The other five “priority areas” Stewart identified in his campaign were:

  • Clear the permitting backlog: Stewart credited NPA Coun. Melissa De Genova for first acting to introduce a motion to do this. He noted an additional 43 staff have been hired to help reduce times people wait for building and other permits.
  • Set up emergency overdose task force: Stewart formed the task force and successfully moved a series of recommendations before council, including providing another $500,000 directed at the overdose crisis and calling for a safe drug supply.
  • Introduce conflict of interest rules: Council endorsed Stewart’s motion to have staff examine how the city can “bring in tough new conflict-of-interest rules.” Those rules would require elected officials to proactively disclose assets and prohibit them working outside city hall, if these activities are likely to conflict with their public duties. The rules would also prohibit officials and “key staff members” from accepting government contracts or lobbying for 12 months after leaving their positions. No date has been set when staff will report back to council.
  • Create lobbyist registry: Stewart said B.C. Municipal Affairs Minister Selina Robinson has directed ministry staff to begin discussions with Vancouver city staff and other local governments who may be interested in such a registry.
  • Launch small business review: “I’m happy to report that invitations to small businesses across our city have gone out for a roundtable discussion next week,” the mayor said. “This is the first step in making sure we adopt policies that support and grow our neighbourhood-based economy.”

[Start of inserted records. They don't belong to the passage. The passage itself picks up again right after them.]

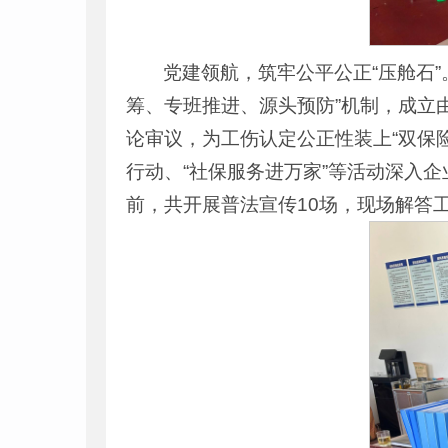
党建领航，筑牢公平公正“压舱石
筹、专班推进、源头预防”机制，成立
论审议，为工伤认定公正性装上“双保险
行动、“社保服务进万家”等活动深入
前，共开展普法宣传10场，现场解答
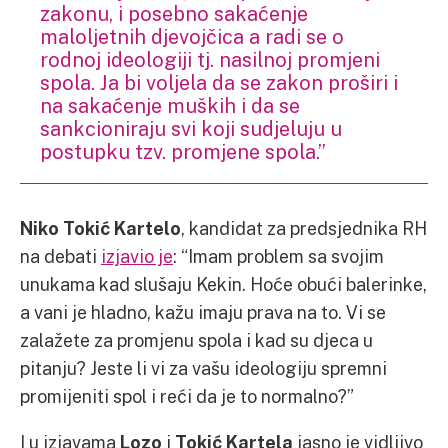
zakonu, i posebno sakaćenje
maloljetnih djevojčica a radi se o
rodnoj ideologiji tj. nasilnoj promjeni
spola. Ja bi voljela da se zakon proširi i
na sakaćenje muških i da se
sankcioniraju svi koji sudjeluju u
postupku tzv. promjene spola.”
Niko Tokić Kartelo
, kandidat za predsjednika RH
na debati
izjavio je
: “Imam problem sa svojim
unukama kad slušaju Kekin. Hoće obući balerinke,
a vani je hladno, kažu imaju prava na to. Vi se
zalažete za promjenu spola i kad su djeca u
pitanju? Jeste li vi za vašu ideologiju spremni
promijeniti spol i reći da je to normalno?”
I u izjavama
Lozo
i
Tokić Kartela
jasno je vidljivo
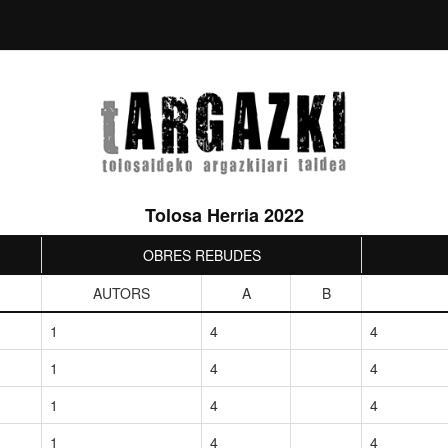
Tolosa Herria 2022
OBRES REBUDES
AUTORS
A
B
1
4
4
1
4
4
1
4
4
1
4
4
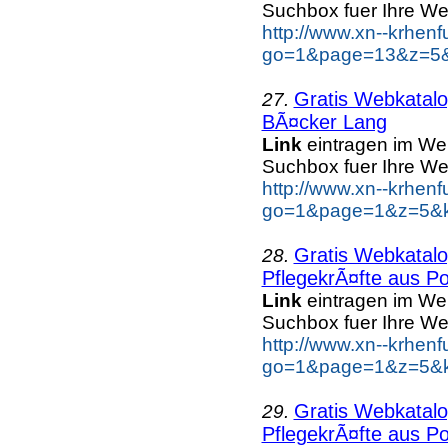
Suchbox fuer Ihre We
http://www.xn--krhen
go=1&page=13&z=5&k
Gratis Webkatal
27.
BÃ¤cker Lang
Link
eintragen im We
Suchbox fuer Ihre We
http://www.xn--krhen
go=1&page=1&z=5&k
Gratis Webkatal
28.
PflegekrÃ¤fte aus Po
Link
eintragen im We
Suchbox fuer Ihre We
http://www.xn--krhen
go=1&page=1&z=5&ke
Gratis Webkatal
29.
PflegekrÃ¤fte aus Po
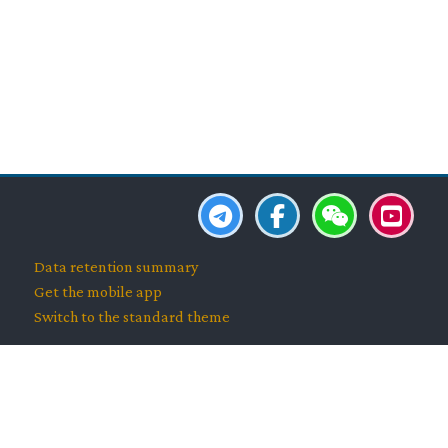
Blocks
Blocks
Blocks
Blocks
Blocks
Data retention summary
Get the mobile app
Switch to the standard theme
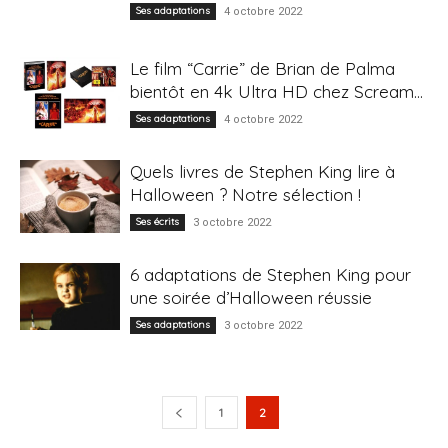
Ses adaptations
4 octobre 2022
Le film “Carrie” de Brian de Palma
bientôt en 4k Ultra HD chez Scream...
Ses adaptations
4 octobre 2022
Quels livres de Stephen King lire à
Halloween ? Notre sélection !
Ses écrits
3 octobre 2022
6 adaptations de Stephen King pour
une soirée d’Halloween réussie
Ses adaptations
3 octobre 2022
1
2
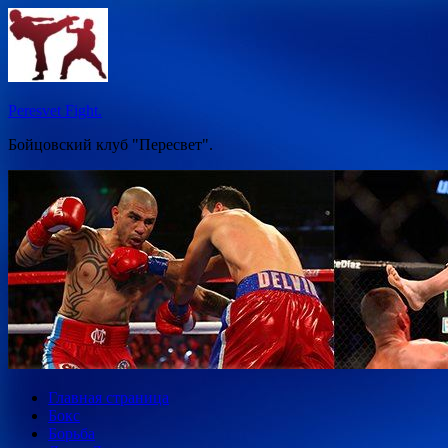
Перейти
к
содержимому
Peresvet Fight.
Бойцовский клуб "Пересвет".
Главная страница
Бокс
Борьба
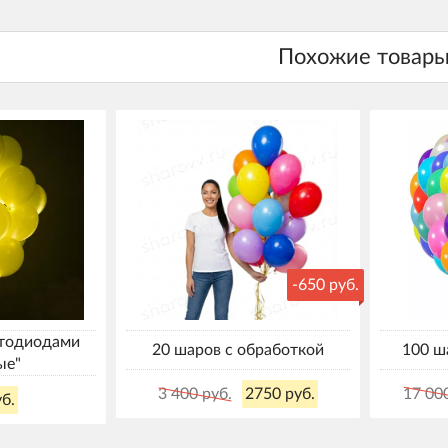
-650 руб.
етодиодами
20 шаров с обработкой
100 ш
ые"
3 400 руб.
2750 руб.
17 00
б.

If Stewart were to assess his first 100 days in office with a letter grade, he said he would give himself a B+.

Why not an A?

“I have a lot more to learn,” said the former Burnaby NDP MP. “I’ve been a politician for a while, but not a civic politician and I think getting to know the staff, getting to know the policies—I have more homework to do on that.”

Added Stewart: “I would give my council an A-, though. I think they’ve been very open to compromise and have put forward some excellent motions.”